Chad estaba perdiendo la calma. Se remitió a Riaz, que se puso a buscar algo en la cartera: había dado la aprobación definitiva con una inclinación de cabeza.
—Escucha —prosiguió Chad con tensa paciencia—. Éste ha sido el siglo racista más largo y cruel de toda la historia. ¿Cómo no recibir sus vibraciones de una forma distorsionada? Todos los blancos tienen algo de Hitler: eso es lo que te han transmitido. Lo único que han hecho nunca por nosotros.
—¡Sólo se salvan los que se purifican! —sentenció Riaz.
Se levantó y se dirigió a la puerta.
—Nuestro hermano necesita aire fresco —dijo Chad—. Vaya, todos lo necesitamos.
Chad y Shahid siguieron a Riaz de vuelta a la residencia. Shahid estaba confuso, inquieto por si había molestado a sus nuevos compañeros hasta el punto de que rechazaran su amistad. Chad le caía simpático. La risa le brotaba por todo el cuerpo, hombros, vientre, pecho, y las manos se le agitaban como ventiladores, como si le pusieran en marcha un motor en el estómago. Chad había emprendido, sin embargo, la ardua tarea de vigilar aquel exceso de risa: parecía avergonzado de hallar tantos motivos de alegría.

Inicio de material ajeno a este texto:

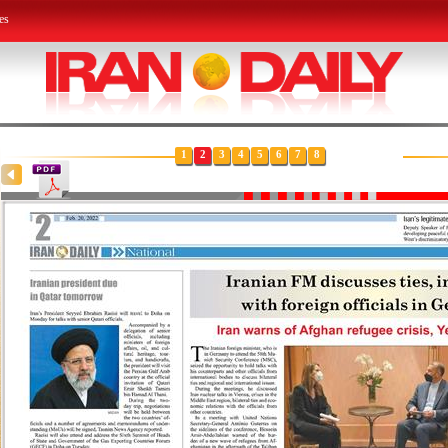
es
1
2
3
4
5
6
7
8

Frente a la puerta de Riaz, Shahid estrechó temerosamente la mano de su vecino y, con cierta deferencia implícita, le dijo:
—Me alegro de haberte conocido esta tarde.
—Gracias —repuso Riaz—. Yo también he aprendido cosas.
—Adiós.
—Nada de despedidas.
—¿Cómo?
—Nos alegramos de tenerte con nosotros.
Y Riaz sonrió a Shahid como si hubiera pasado una especie de prueba.
Notas
[1] Alusión a un poema de Rudyard Kipling, «La carga del hombre blanco» (The White Man's Burden), donde se cantan los esfuerzos del Imperio Británico por extender su modelo de vida y sociedad. (N. del T.)